While the report, “The Role of Law Enforcement in Detecting, Investigating, and Prosecuting Criminal Activity Related to Digital Assets,” came with many recommendations for areas in which laws needed to be expanded to include cryptocurrencies and virtual asset service providers like exchanges and money services businesses, it listed three high priority legislative changes.
These included non-tipoff provisions regarding ongoing investigations, expanding criminal penalties for unlicensed money transmitting and increasing the statute of limitations on investigations involving digital assets like cryptocurrencies.
Of those, extending the maximum jail sentence for unlicensed money transmitting violations from five years to 10 years has far and away the broadest application to the larger payments industry. That’s because, while the other legislation requests are specific to digital assets, this one seeks to greatly expand the penalties for any violation of money transmission licensing requirements.

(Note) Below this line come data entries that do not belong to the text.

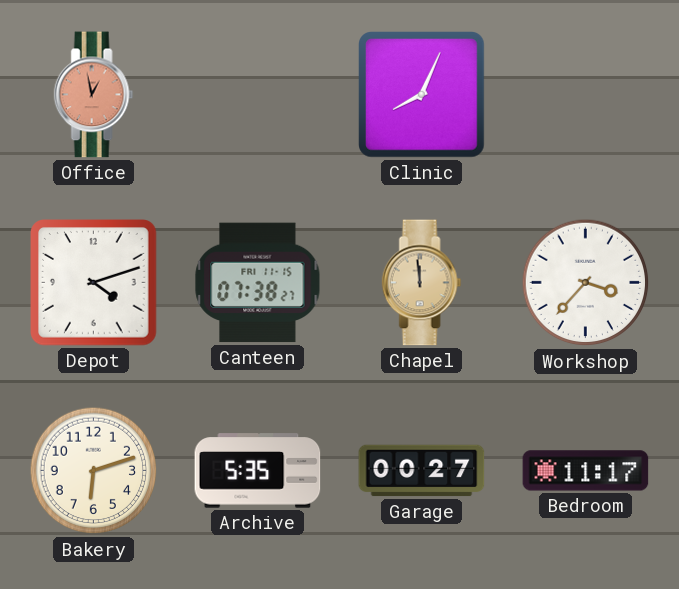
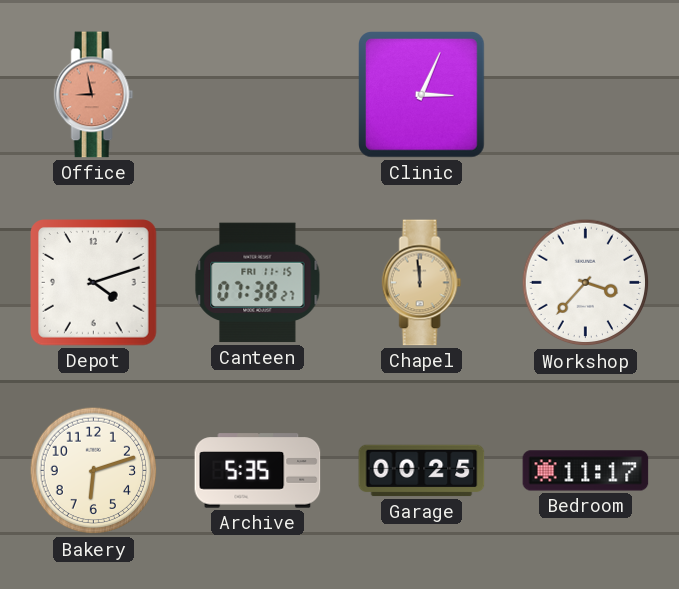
Office: 12:58 -> 8:58
Clinic: 8:04 -> 3:04
Garage: 00:27 -> 00:25
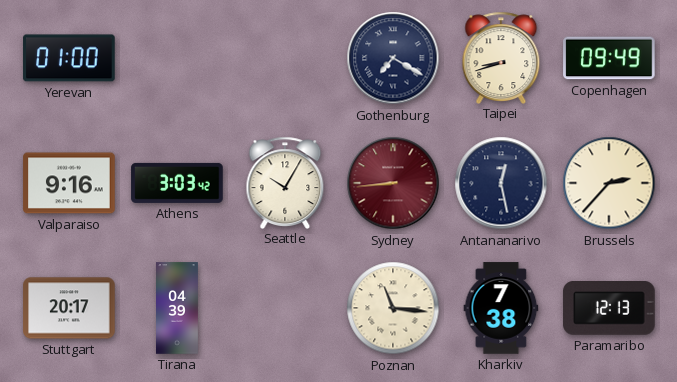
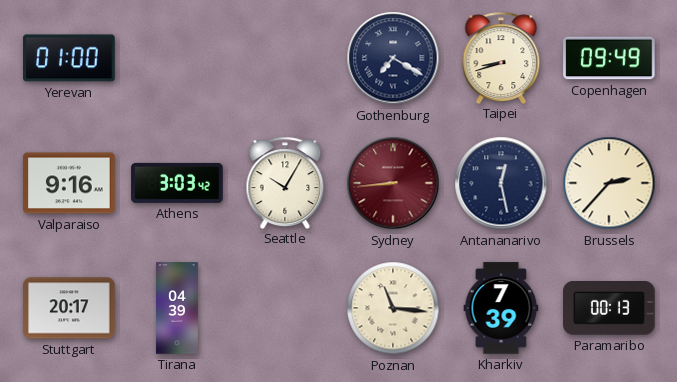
Kharkiv: 7:38 -> 7:39
Paramaribo: 12:13 -> 00:13
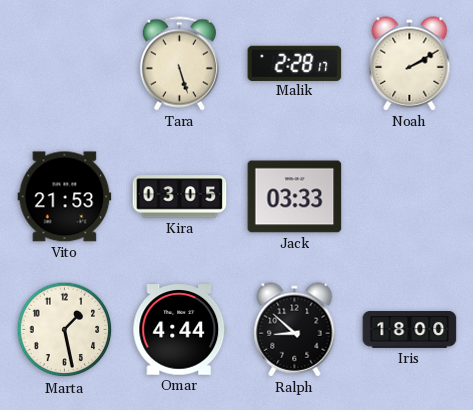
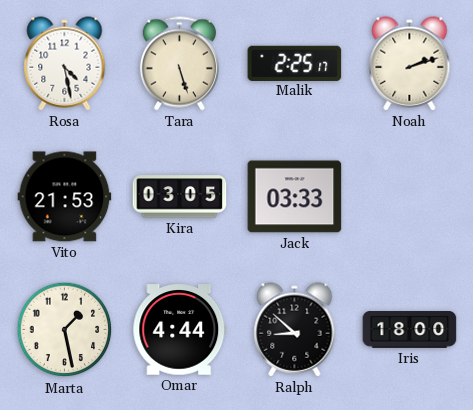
Rosa: none -> 4:28
Malik: 2:28 -> 2:25
Noah: 2:10 -> 2:12
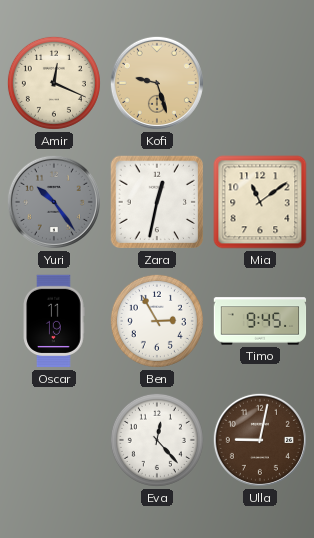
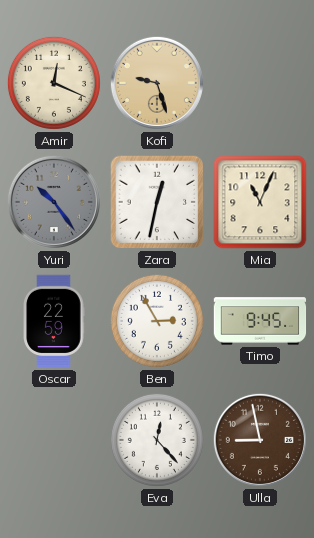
Mia: 11:09 -> 11:04
Oscar: 11:19 -> 22:59
Ulla: 9:02 -> 8:58
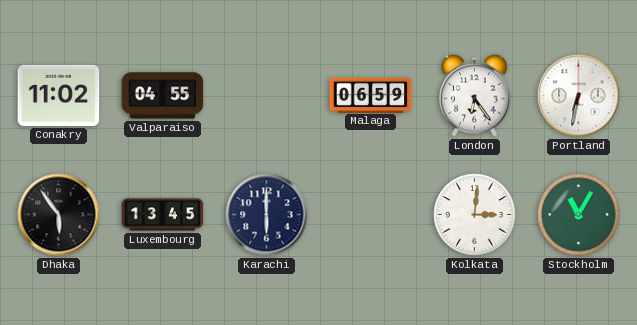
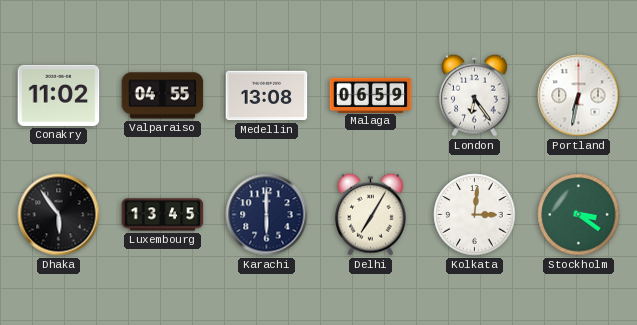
Medellin: none -> 13:08
Delhi: none -> 7:05
Stockholm: 11:05 -> 3:21
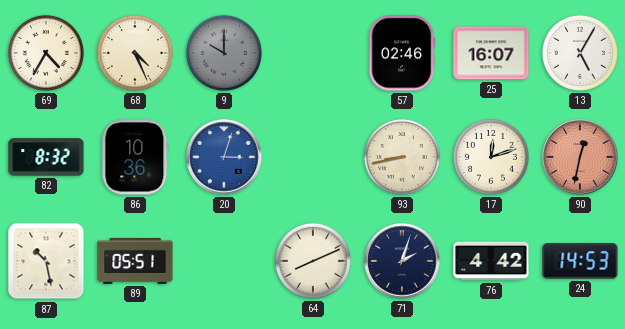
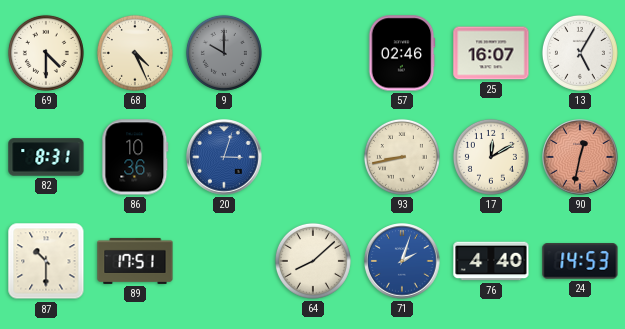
69: 4:35 -> 4:30
82: 8:32 -> 8:31
17: 12:12 -> 12:10
87: 10:28 -> 10:30
89: 05:51 -> 17:51
64: 8:11 -> 8:08
71 dial: navy -> blue
76: 4:42 -> 4:40
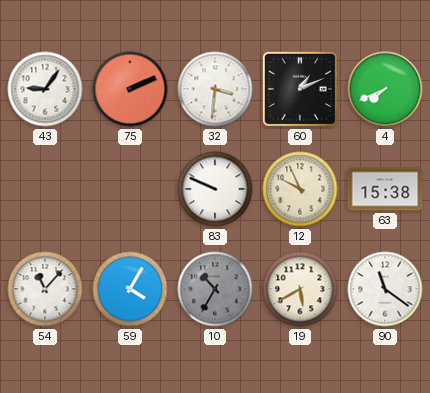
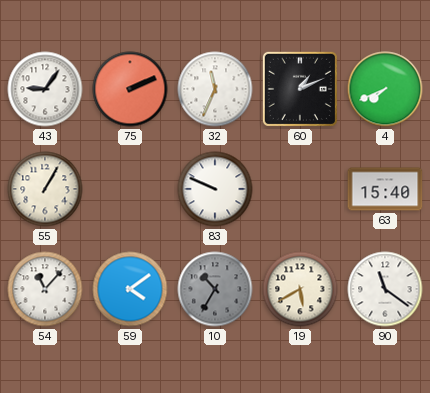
32: 3:31 -> 11:34
55: none -> 1:05
12: 9:56 -> none
63: 15:38 -> 15:40
59: 4:05 -> 4:09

Beyond that, the Justice Department’s less immediate requests for legislative and regulatory changes seeks another very broad change from the U.S. Sentencing Commission. This seeks to have the sentencing guidelines for Bank Secrecy Act (BSA) violations toughened to recommend longer sentences, both to encourage sentences up to the maximum of five years and to signal the seriousness of these offenses to federal district court judges who impose those sentences.
Serving Five to 10
As for the unlicensed money transmitting business violations: The current five-year maximum jail term for these violations is “materially less than that prescribed for analogous fraud (20 or 30 years) and money laundering statutes (10 or 20 years),” the report noted.
Saying that U.S. sentencing guidelines’ jail term ranges are “often calculated based on the volume of transactions,” the Justice Department added that in many cases unlicensed money transmitting violations — and it does not specify those involving digital assets — would often exceed the five-year maximum.
It also aims for higher fines, noting that for these crimes, they max out at $250,000 for individuals and $500,000 for businesses, whereas “other money laundering statutes, by contrast, provide for individual fines of $500,000 or twice the value of the funds involved in the transactions or transfer, whichever is greater.” And it asks that individual fines double and corporate ones triple for violations exceeding $1 million over 12 months.
As for its reasons for asking for these changes, the Justice Department argued that “in light of the important role that [the act] plays in digital assets investigations, the department would welcome appropriate amendments that strengthen the law’s penalty provisions and substantive reach.”
This is somewhat narrow reasoning for changes affecting anyone who fails to register with FinCEN, obtain necessary state licenses, or knowingly transmits criminally derived or destined funds.
The department did ask that the BSA law be clarified to specifically include “peer-to-peer platforms that profit by connecting buyers and sellers of cryptocurrencies,” noting that some have “openly advertised” that they fall outside of anti-money-laundering (AML) and countering the financing of terror (CFT) regulations.
While lower down the priority list, the Justice Department suggested another change with an impact far beyond the cryptocurrency industry would be to toughen the sentencing guidelines for violations of anti-money laundering and anti-terrorism reporting requirements.
This is needed for two main reasons, it said. First, even with enhancements for specific types of more serious violations, the “guidelines range for BSA-related violations always falls well below the five-year statutory maximum, even when the violations were widespread or facilitated millions of dollars’ worth of money laundering,” the DOJ said. That’s even though the guidelines raise this to 10 years for “willful violations” committed while violating other federal laws or for more than $100,000 in a 12-month pattern of illegal activity.
Second, as a result, district courts “may end up viewing BSA offenses as mere technical or regulatory violations not meriting a substantial period of incarceration.”
As for the crypto connection, the report said that the failure to increase sentences is “despite the fact that the societal harm and systemic risks posed by non-compliant virtual currency exchanges and other MSBs rise with the scope and size of these entities’ activities.”